Dans une lettre datée du 11 juin dernier, signée par le secrétaire de la section disciplinaire, Mgr John J. Kennedy, le Dicastère a notifié à l'intéressé l'ouverture d'un procès pénal extrajudiciaire contre lui pour le délit de schisme et l'a invité à se présenter le 20 juin dans le même bâtiment du Dicastère, "afin qu'il puisse prendre connaissance des accusations et des preuves". Dans la même lettre, le Dicastère a énuméré l'absence de certains "éléments nécessaires pour maintenir la communion avec l'Église catholique : la négation de la légitimité du pape François, la rupture de la communion avec lui et le rejet du Concile Vatican II". Le Dicastère a également assuré le droit nécessaire d'être défendu ou représenté par un avocat ou un procureur.

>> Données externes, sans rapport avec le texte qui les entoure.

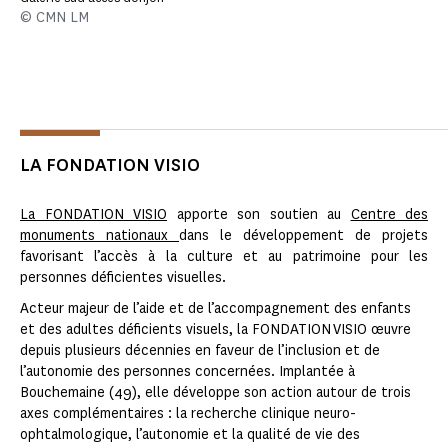
© CMN LM
LA FONDATION VISIO
La FONDATION VISIO
apporte son soutien au
Centre des
monuments nationaux
dans le développement de projets
favorisant l’accès à la culture et au patrimoine pour les
personnes déficientes visuelles.
Acteur majeur de l’aide et de l’accompagnement des enfants
et des adultes déficients visuels, la FONDATION VISIO œuvre
depuis plusieurs décennies en faveur de l’inclusion et de
l’autonomie des personnes concernées. Implantée à
Bouchemaine (49), elle développe son action autour de trois
axes complémentaires : la recherche clinique neuro-
ophtalmologique, l’autonomie et la qualité de vie des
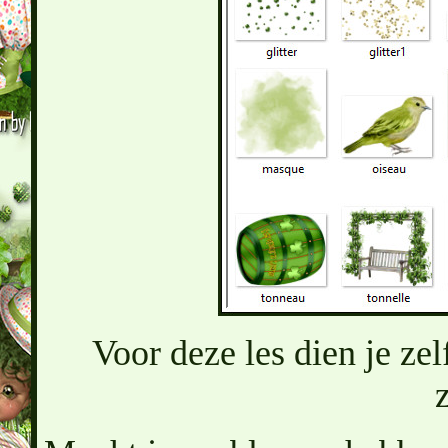
Voor deze les dien je ze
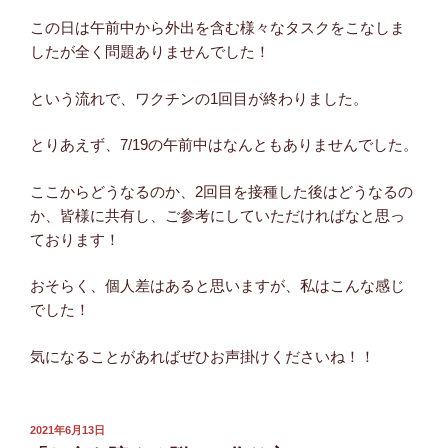
この日は午前中から外出を含む様々なタスクをこなしま
したが全く問題ありませんでした！
という流れで、ワクチンの1回目が終わりました。
とりあえず、7/19の午前中はなんともありませんでした。
ここからどうなるのか、2回目を接種した後はどうなるの
か、皆様に共有し、ご参考にしていただければなと思っ
ております！
おそらく、個人差はあると思いますが、私はこんな感じ
でした！
気になることがあればぜひお声掛けくださいね！！
投
2021年6月13日
稿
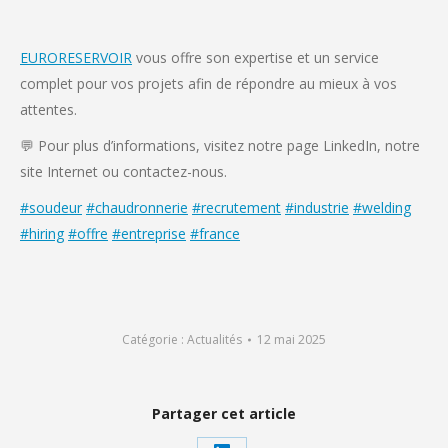
EURORESERVOIR
vous offre son expertise et un service
complet pour vos projets afin de répondre au mieux à vos
attentes.
💬 Pour plus d’informations, visitez notre page LinkedIn, notre
site Internet ou contactez-nous.
#soudeur
#chaudronnerie
#recrutement
#industrie
#welding
#hiring
#offre
#entreprise
#france
Catégorie :
Actualités
12 mai 2025
Partager cet article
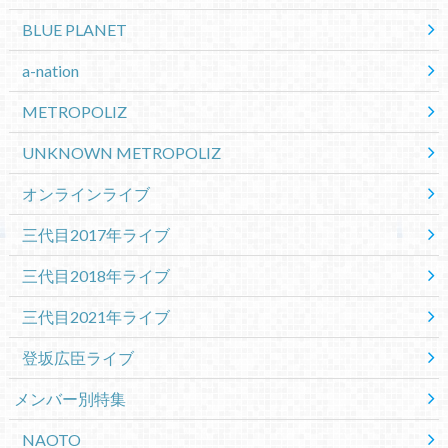
BLUE PLANET
a-nation
METROPOLIZ
UNKNOWN METROPOLIZ
オンラインライブ
三代目2017年ライブ
三代目2018年ライブ
三代目2021年ライブ
登坂広臣ライブ
メンバー別特集
NAOTO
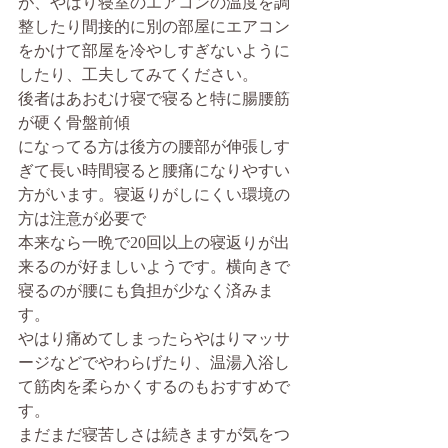
が、やはり寝室のエアコンの温度を調
整したり間接的に別の部屋にエアコン
をかけて部屋を冷やしすぎないように
したり、工夫してみてください。
後者はあおむけ寝で寝ると特に腸腰筋
が硬く骨盤前傾
になってる方は後方の腰部が伸張しす
ぎて長い時間寝ると腰痛になりやすい
方がいます。寝返りがしにくい環境の
方は注意が必要で
本来なら一晩で20回以上の寝返りが出
来るのが好ましいようです。横向きで
寝るのが腰にも負担が少なく済みま
す。
やはり痛めてしまったらやはりマッサ
ージなどでやわらげたり、温湯入浴し
て筋肉を柔らかくするのもおすすめで
す。
まだまだ寝苦しさは続きますが気をつ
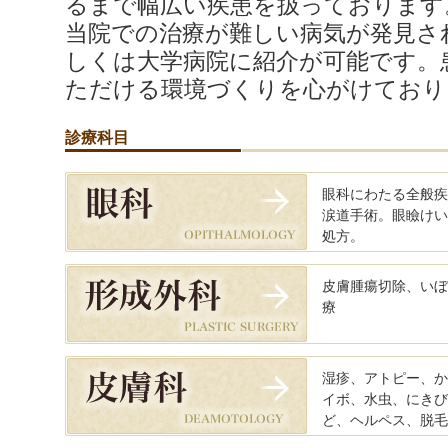
るまで幅広い疾患を扱っております
当院での治療が難しい病気が発見さ
しくは大学病院に紹介が可能です。
ただける環境づくりを心がけており
診療科目
眼科にわたる全般疾
涙道手術。眼瞼けい
処方。
皮膚腫瘍切除、いぼ
療
湿疹、アトピー、か
イボ、水虫、にきび
ど、ヘルペス、脱毛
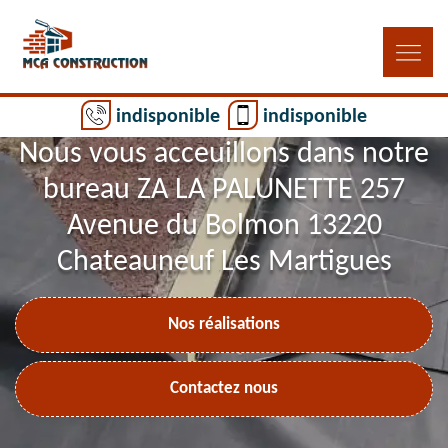
indisponible
indisponible
Nous vous acceuillons dans notre
bureau ZA LA PALUNETTE 257
Avenue du Bolmon 13220
Chateauneuf Les Martigues
Nos réalisations
Contactez nous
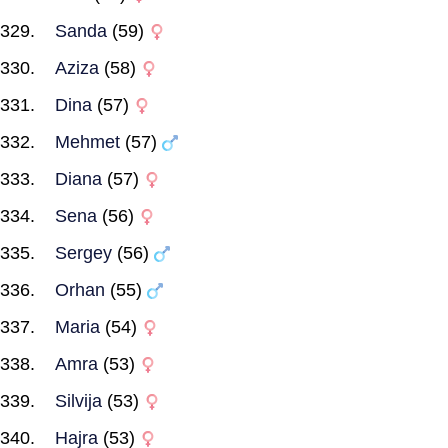
Sanda
(59)
Aziza
(58)
Dina
(57)
Mehmet
(57)
Diana
(57)
Sena
(56)
Sergey
(56)
Orhan
(55)
Maria
(54)
Amra
(53)
Silvija
(53)
Hajra
(53)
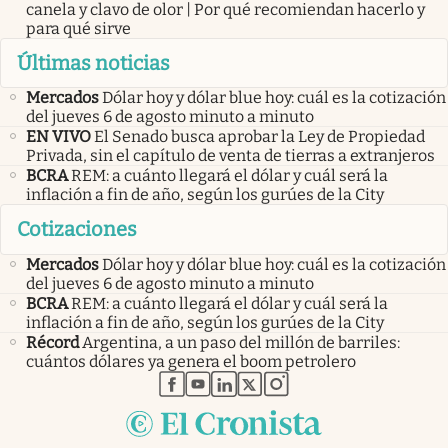
canela y clavo de olor | Por qué recomiendan hacerlo y
para qué sirve
Últimas noticias
Mercados
Dólar hoy y dólar blue hoy: cuál es la cotización
del jueves 6 de agosto minuto a minuto
EN VIVO
El Senado busca aprobar la Ley de Propiedad
Privada, sin el capítulo de venta de tierras a extranjeros
BCRA
REM: a cuánto llegará el dólar y cuál será la
inflación a fin de año, según los gurúes de la City
Cotizaciones
Mercados
Dólar hoy y dólar blue hoy: cuál es la cotización
del jueves 6 de agosto minuto a minuto
BCRA
REM: a cuánto llegará el dólar y cuál será la
inflación a fin de año, según los gurúes de la City
Récord
Argentina, a un paso del millón de barriles:
cuántos dólares ya genera el boom petrolero
abre en nueva pestaña
abre en nueva pestaña
abre en nueva pestaña
abre en nueva pestaña
abre en nueva pestaña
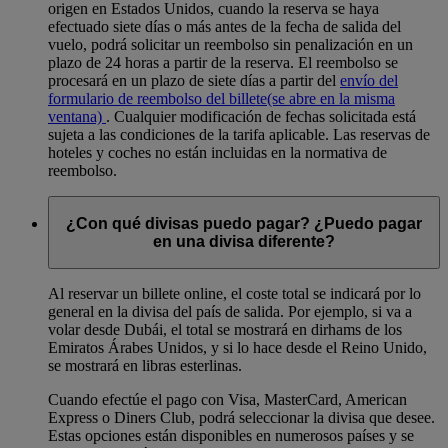
origen en Estados Unidos, cuando la reserva se haya
efectuado siete días o más antes de la fecha de salida del
vuelo, podrá solicitar un reembolso sin penalización en un
plazo de 24 horas a partir de la reserva. El reembolso se
procesará en un plazo de siete días a partir del
envío del
formulario de reembolso del billete
(se abre en la misma
ventana)
. Cualquier modificación de fechas solicitada está
sujeta a las condiciones de la tarifa aplicable. Las reservas de
hoteles y coches no están incluidas en la normativa de
reembolso.
¿Con qué divisas puedo pagar? ¿Puedo pagar
en una divisa diferente?
Al reservar un billete online, el coste total se indicará por lo
general en la divisa del país de salida. Por ejemplo, si va a
volar desde Dubái, el total se mostrará en dirhams de los
Emiratos Árabes Unidos, y si lo hace desde el Reino Unido,
se mostrará en libras esterlinas.
Cuando efectúe el pago con Visa, MasterCard, American
Express o Diners Club, podrá seleccionar la divisa que desee.
Estas opciones están disponibles en numerosos países y se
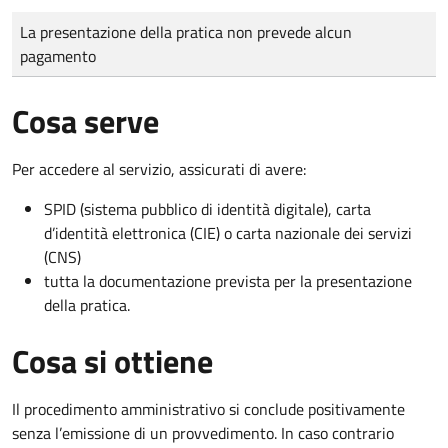
Tipo di pagamento
Importo
La presentazione della pratica non prevede alcun
pagamento
Cosa serve
Per accedere al servizio, assicurati di avere:
SPID (sistema pubblico di identità digitale), carta
d’identità elettronica (CIE) o carta nazionale dei servizi
(CNS)
tutta la documentazione prevista per la presentazione
della pratica.
Cosa si ottiene
Il procedimento amministrativo si conclude positivamente
senza l’emissione di un provvedimento. In caso contrario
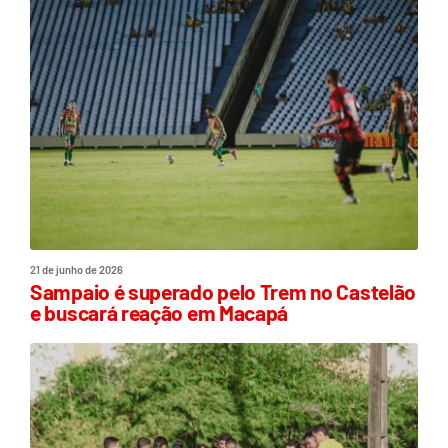
21 de junho de 2026
Sampaio é superado pelo Trem no Castelão
e buscará reação em Macapá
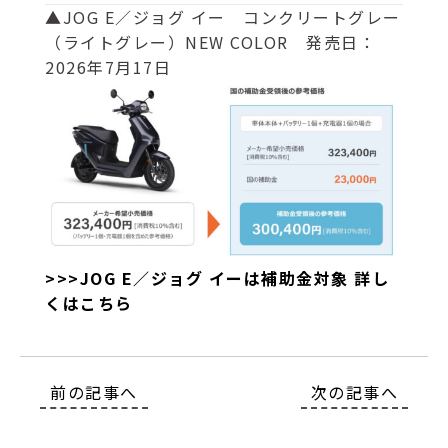
▲JOG E／ジョグ イー コンクリートグレー
（ライトグレー）NEW COLOR 発売日：
2026年7月17日
>>>JOG E／ジョグ イーは補助金対象 詳し
くはこちら
前の記事へ
次の記事へ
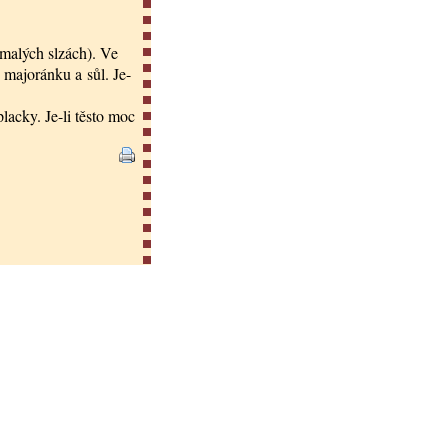
malých slzách). Ve
majoránku a sůl. Je-
acky. Je-li těsto moc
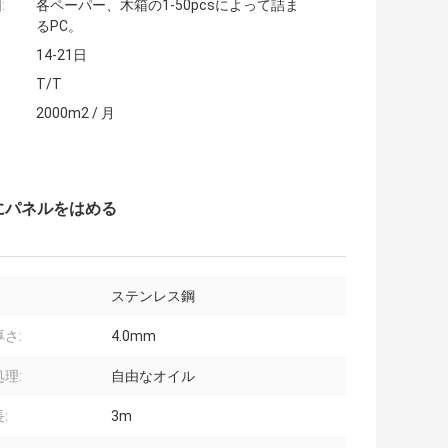
:
各ペーパー、木箱の1-50pcsによって詰ま
るPC。
14-21日
T/T
2000m2 / 月
にパネルをはめる
ステンレス鋼
さ:
4.0mm
理:
自由なオイル
:
3m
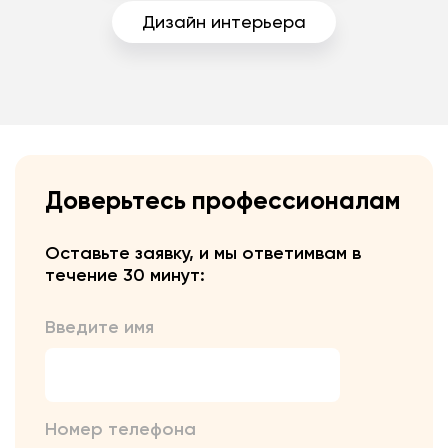
Дизайн интерьера
Доверьтесь профессионалам
Оставьте заявку, и мы ответим
вам в
течение 30 минут:
Введите имя
Номер телефона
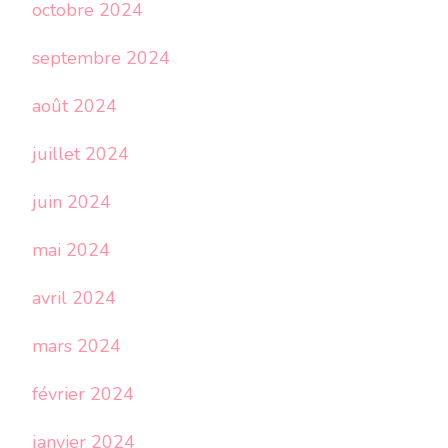
octobre 2024
septembre 2024
août 2024
juillet 2024
juin 2024
mai 2024
avril 2024
mars 2024
février 2024
janvier 2024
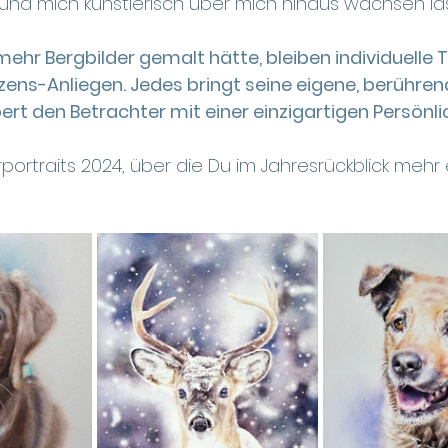
t und mich künstlerisch über mich hinaus wachsen la
ehr Bergbilder gemalt hätte, bleiben individuelle T
zens-Anliegen. Jedes bringt seine eigene, berühre
ert den Betrachter mit einer einzigartigen Persönlic
portraits 2024, über die Du im Jahresrückblick mehr 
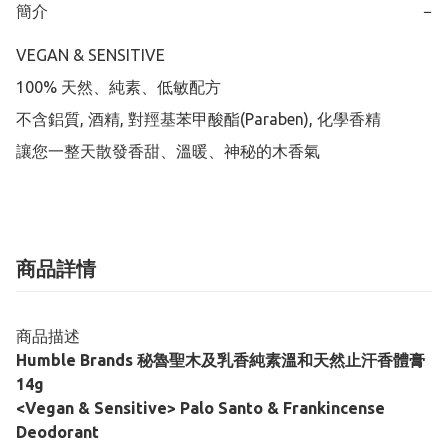
簡介
−
VEGAN & SENSITIVE

100% 天然、純素、低敏配方

不含鋁質, 酒精, 對羥基苯甲酸酯(Paraben), 化學香精

讓您一整天散發香甜、溫暖、神秘的木香氣
商品詳情
商品描述
Humble Brands 秘魯聖木及乳香純素溫和天然止汗香體膏
14g
<Vegan & Sensitive> Palo Santo & Frankincense
Deodorant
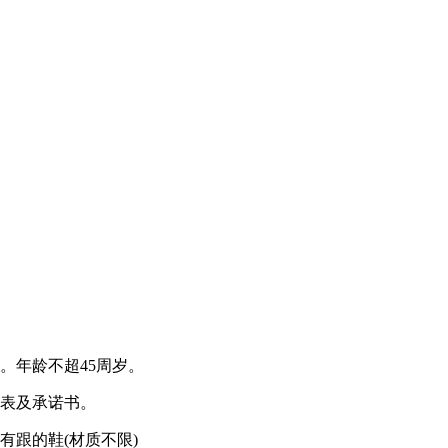
。年龄不超45周岁。
息表及承诺书。
有跟的鞋(材质不限)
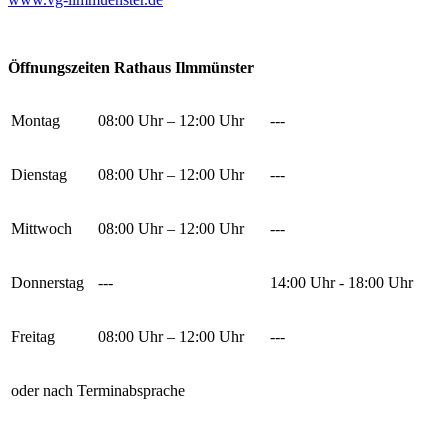
Öffnungszeiten Rathaus Ilmmünster
Montag
08:00 Uhr – 12:00 Uhr
---
Dienstag
08:00 Uhr – 12:00 Uhr
---
Mittwoch
08:00 Uhr – 12:00 Uhr
---
Donnerstag
---
14:00 Uhr - 18:00 Uhr
Freitag
08:00 Uhr – 12:00 Uhr
---
oder nach Terminabsprache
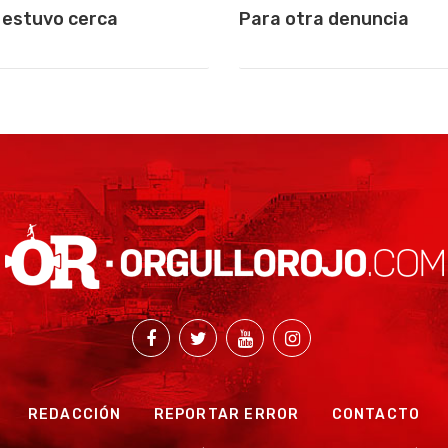
 estuvo cerca
Para otra denuncia
REDACCIÓN
REPORTAR ERROR
CONTACTO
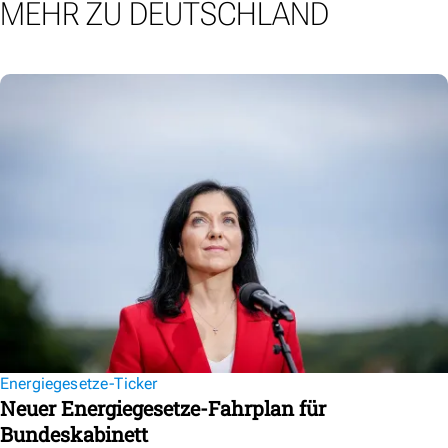
MEHR ZU DEUTSCHLAND
Energiegesetze-Ticker
Neuer Energiegesetze-Fahrplan für
Bundeskabinett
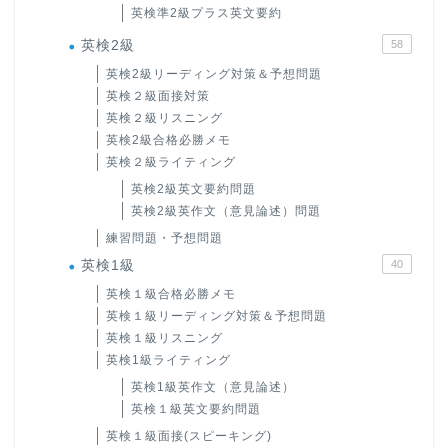
英検準2級プラス英文要約
英検2級
58
英検2級リーディング対策＆予想問題
英検２級面接対策
英検２級リスニング
英検2級合格必勝メモ
英検２級ライティング
英検2級英文要約問題
英検2級英作文（意見論述）問題
練習問題・予想問題
英検1級
40
英検１級合格必勝メモ
英検１級リーディング対策＆予想問題
英検１級リスニング
英検1級ライティング
英検1級英作文（意見論述）
英検１級英文要約問題
英検１級面接(スピーキング)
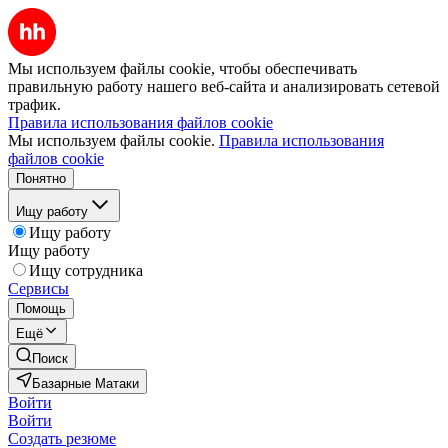
Мы используем файлы cookie, чтобы обеспечивать
правильную работу нашего веб-сайта и анализировать сетевой
трафик.
Правила использования файлов cookie
Мы используем файлы cookie.
Правила использования
файлов cookie
Понятно
Ищу работу
Ищу работу
Ищу работу
Ищу сотрудника
Сервисы
Помощь
Ещё
Поиск
Базарные Матаки
Войти
Войти
Создать резюме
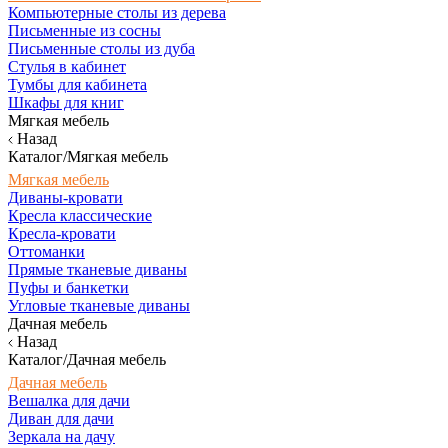
Компьютерные столы из дерева
Письменные из сосны
Письменные столы из дуба
Стулья в кабинет
Тумбы для кабинета
Шкафы для книг
Мягкая мебель
Назад
Каталог/Мягкая мебель
Мягкая мебель
Диваны-кровати
Кресла классические
Кресла-кровати
Оттоманки
Прямые тканевые диваны
Пуфы и банкетки
Угловые тканевые диваны
Дачная мебель
Назад
Каталог/Дачная мебель
Дачная мебель
Вешалка для дачи
Диван для дачи
Зеркала на дачу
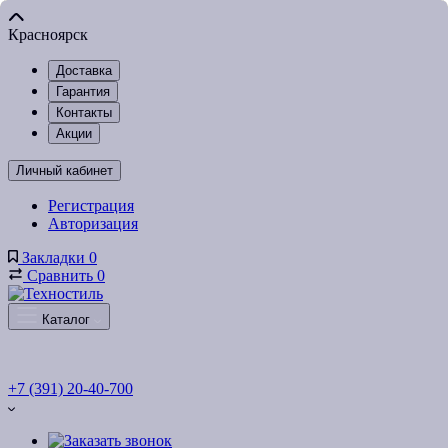
Красноярск
Доставка
Гарантия
Контакты
Акции
Личный кабинет
Регистрация
Авторизация
Закладки
0
Сравнить
0
Каталог
+7 (391) 20-40-700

Hormis le générique "rupture de communion", qui signifie tout et rien, les deux autres accusations sont malheureusement vraies. Et Monseigneur Viganò les a confirmées dans sa réponse publiée sur le blog édité par Aldo Maria Valli, qui recueille entre-temps des lettres de solidarité avec l'archevêque et d'approbation de sa position. Ces signes extérieurs sont sans aucun doute sincères, mais dans leur ton et leur contenu, ils soulignent malheureusement à quel point nous sommes désormais allés au-delà d'une opposition légitime aux erreurs qui sévissent partout, même à l'intérieur du Dicastère. Et ce dépassement, dans la tradition de l'Église, c'est le schisme.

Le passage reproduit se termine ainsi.